“Pneumatology”…”Bibliology”…”Ecclesiology”… these words don’t typically make their way into our everyday vocabulary. In fact, these kinds of words can seem overwhelming and at times unnecessary. When talking to people about Biblical Counseling and Theology, it is common to hear people say dismissive things like: “I’m no theologian” or “I read my Bible, but I could never do biblical counseling, because I’ve never been to seminary.” In the foreword to the Moody Handbook of Theology, Dr. John MacArthur writes that
“Every Christian needs to have a sound, true, biblical understanding of God and His truth, and we must never stop growing in our pursuit of that goal.” (11)
He goes on to say that “it is every Christian’s duty to be a discipler of others.” However, “someone who is unskilled in doctrine cannot possibly be a capable teacher. We must be learners before we can be instructors.” (11)
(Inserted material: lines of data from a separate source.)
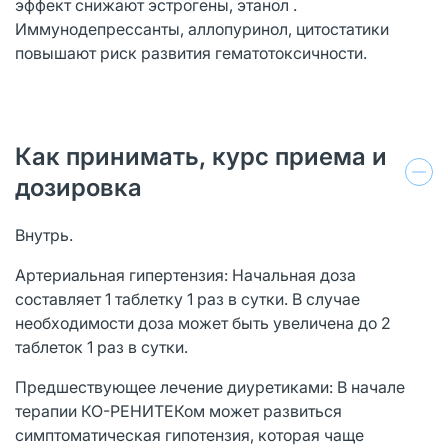
эффект снижают эстрогены, этанол .
Иммунодепрессанты, аллопуринол, цитостатики
повышают риск развития гематотоксичности.
Как принимать, курс приема и
дозировка
Внутрь.
Артериальная гипертензия: Начальная доза
составляет 1 таблетку 1 раз в сутки. В случае
необходимости доза может быть увеличена до 2
таблеток 1 раз в сутки.
Предшествующее лечение диуретиками: В начале
терапии КО-РЕНИТЕКом может развиться
симптоматическая гипотензия, которая чаще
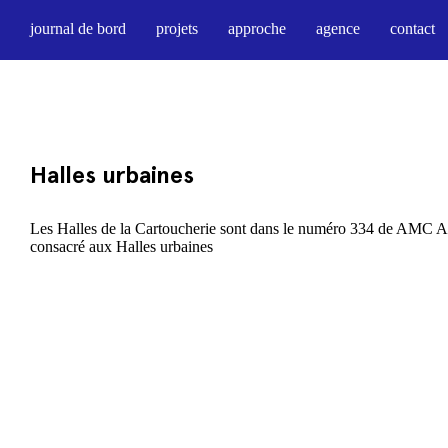
journal de bord
projets
approche
agence
contact
Halles urbaines
Les Halles de la Cartoucherie sont dans le numéro 334 de AMC Ar
consacré aux Halles urbaines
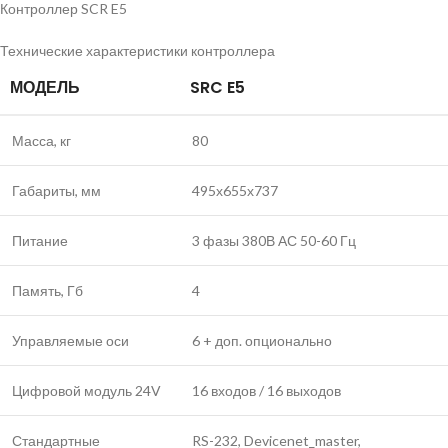
Контроллер SCR E5
Технические характеристики контроллера
МОДЕЛЬ
SRC E5
Масса, кг
80
Габариты, мм
495х655х737
Питание
3 фазы 380В АС 50-60 Гц
Память, Гб
4
Управляемые оси
6 + доп. опционально
Цифровой модуль 24V
16 входов / 16 выходов
Стандартные
RS-232, Devicenet_master,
It is the calling of all Christians to be discipling, teaching, and counseling. If it’s true, that we must concern ourselves with becoming learners before we are instructors, where does one begin? Is it necessary to pack up, quit your job, and go to seminary? For some, yes – but this is not necessarily true for everyone. We live in a time where valuable resources for cultivating healthy learning habits are literally at our finger tips. If you have a desire to grow in your knowledge of God and his truth, this book is a tremendous starting point.
The Moody Handbook of Theology serves as an introduction to the various contours of theological study. This volume is divided into 5 parts, each providing a solid taste of the major theological disciplines: Biblical Theology, Systematic Theology, Historical Theology, Dogmatic Theology, and Contemporary Theology. Each section is neatly organized to help the reader follow the logical flow of the author. The language employed in this text is easy to comprehend and helps the reader along in a way that is easy to follow and manageable. For example, when addressing a complex issue like the hypostatic union of Christ, Enns provides this succinct definition:
“The hypostatic union may be defined as: the ’second person, the pre-incarnate Christ came and took to himself a human nature and remains forever undiminished Deity and true humanity united in one person forever.” (240)
These simple, yet weighty definitions make for a very valuable addition to anyone’s library. For those who wish to dig deeper, the author points towards valuable resources for further study at the end of each section.
Some will read this book from cover to cover, while others will find this as more of a helpful reference book. If your desire is to grow in your knowledge of God and his truth and become a discipler of those around you, this book will be a valuable resource. This book will help the reader feel less overwhelmed by the scope of theological study. If you dedicate yourself to a close and careful reading of this book, you will be deeply blessed by the wealth of knowledge it contains.